Walmart is creating "several hundred new e-commerce assistant manager roles" in stores for general merchandise in-store pickup and online grocery pickup. At low-volume stores, just one person will oversee both pickup operations, a Walmart spokesman told Retail Dive in an interview and confirmed by email on Wednesday.
The retail giant is also eliminating department managers in mobile sales departments, bringing in staff from wireless companies, the spokesman said. The entertainment department manager will now be responsible for the wireless area and pick up a few additional tasks, he said. Those who decide not to remain with the company will be offered severance (and job placement services, pending eligibility) over a 60-day transition period, he said in an email.
The Walmart spokesman also disputed a report from The Wall Street Journal Wednesday, which described the move as part of a cost-cutting effort. Rather, it's a realignment of resources, the company said. Most of the affected employees are hourly workers overseeing departments and not store managers, and would likely find similar work elsewhere in the store or at nearby locations. The spokesman didn't say how many stores or employees would be affected or where, noting that the assessment is "dynamic" and emphasizing that such workers have typically gone through the retailer's new training "academy" and have specialized skills that are valuable to the company.
Walmart is facing rising costs after a commitment to raise wages and amid an e-commerce revamp that is shrinking margins, but so far isn't shrinking its physical footprint all that much. Early last month the company announced plans to increase the starting wage for all hourly employees in the U.S. to $11, including at Walmart stores, Sam's Clubs, e-commerce operations, logistics and the company's headquarters.
"Retail is changing rapidly and over the past two years, we’ve been transforming too. We want to serve customers seamlessly, however they want to shop — in stores, online, from their mobile device or through pickup or delivery," the Walmart spokesman said in an email. "Our associates are fundamentally important to this effort, and success depends on having the right people in the right place at the right time. That means creating new roles while consolidating and redesigning others. We’ve undertaken this exercise at every level of our organization and will continue to do so as customer expectations transform what it means to shop in America."
The retail giant, which for half a century has perfected the logistics of offline retail, may also be overwhelmed by the costs of online retail. While its digital business is growing rapidly, margins are suffering amid the inefficiencies of e-commerce: Net e-commerce sales in the third quarter rose 50% and gross merchandise volume rose 54%, but gross profit margin declined 29 basis points, due mostly to price cuts in certain markets and the mixed effects of the growing e-commerce business, the retail giant said in November.

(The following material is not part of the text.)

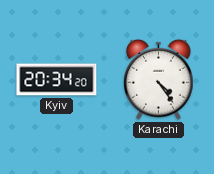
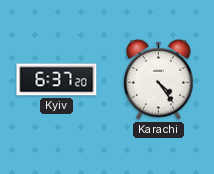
Kyiv: 20:34 -> 6:37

"They are likely losing a fortune supporting their e-commerce Walmart.com/Jet.com ramp up in volume," Mark Cohen, a former retail executive and now director of retail studies at Columbia University's Graduate School of Business, told Retail Dive in an email. "Unlike Amazon which has an AWS profit machine behind it, Walmart relies solely on their stores' base to drive their cash flow and profitability."
Walmart is becoming a cloud giant in its own right, using its proprietary cloud to power operations and drive customer data analysis. (The company has also reportedly pressed technology suppliers not to use Amazon’s cloud services, telling them to run their applications with another provider if they want to do business with the retail giant.)
Still, the reality is that any level of increased efficiency is valuable to Walmart, despite its insistence on Wednesday that the store restructuring through consolidation of department-level management is not driven by expense cuts. As with Amazon, which earlier this week announced the layoffs of several hundred employees, Walmart is a massive company that from time to time needs some slimming down. Earlier this year, Walmart said it would be cutting 1,000 corporate jobs (half have already occurred), on top of "a few dozen" last year), and last fall the company said it would restructure its U.S. store operations, including reductions in its divisions and geographic regions that entail eliminating positions.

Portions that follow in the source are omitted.